CJUC-FM
- Chambers House in Whitehorse
- Whitehorse, Yukon; Canada;
- Frequency: 92.5 MHz
- Branding: "The Juice"

Programming
- Format: Community Radio

Ownership
- Owner: Utilities Consumers' Group

History
- First air date: 2003
- Call sign meaning: Utilities Consumers

Technical information
- ERP: 50 watts
- HAAT: 19.3 metres (63 ft)

Links
- Website: cjucfm.com

= CJUC-FM =

Radio station in Whitehorse, Yukon, Canada

CJUC-FM is a Canadian community radio station that broadcasts at 92.5 FM at 50 watts in Whitehorse, Yukon.

Its license is held by a local nonprofit The Utilities Consumers' Group, a local organization that monitors utility providers and advocates for local residents in matters involving local utility services.

The station is run by dedicated community volunteers.

CJUC provides training opportunities for radio enthusiasts and members of the Whitehorse community.
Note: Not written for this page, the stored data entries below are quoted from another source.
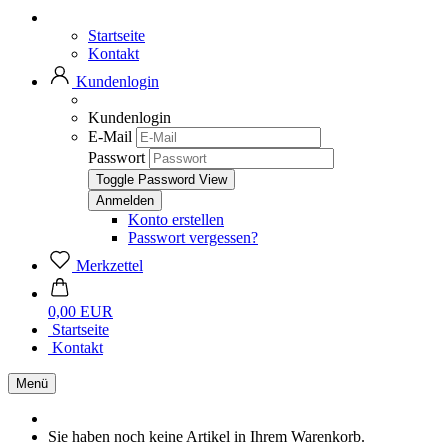
Startseite
Kontakt
Kundenlogin
Kundenlogin
E-Mail
Passwort
Toggle Password View
Konto erstellen
Passwort vergessen?
Merkzettel
0,00 EUR
Startseite
Kontakt
Menü
Sie haben noch keine Artikel in Ihrem Warenkorb.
CJUC uses OpenBroadcaster for broadcast automation.

==History==
The station received approval on February 20, 2003. The Canadian Radio-television and Telecommunications Commission (CRTC) approved changes to the authorized contours of the transmitter for the station in 2014. On October 8, 2008, the CRTC approved an application to change the authorized contours of the transmitter for the low power English-language Type B community FM radio programming undertaking CJUC-FM Whitehorse.

On September 15, 2020, the CRTC denied an application by Utilities Consumers’ Group Society for a broadcasting licence to operate an English-language community FM radio station at 92.5 MHz with 50 watts in Whitehorse, Yukon.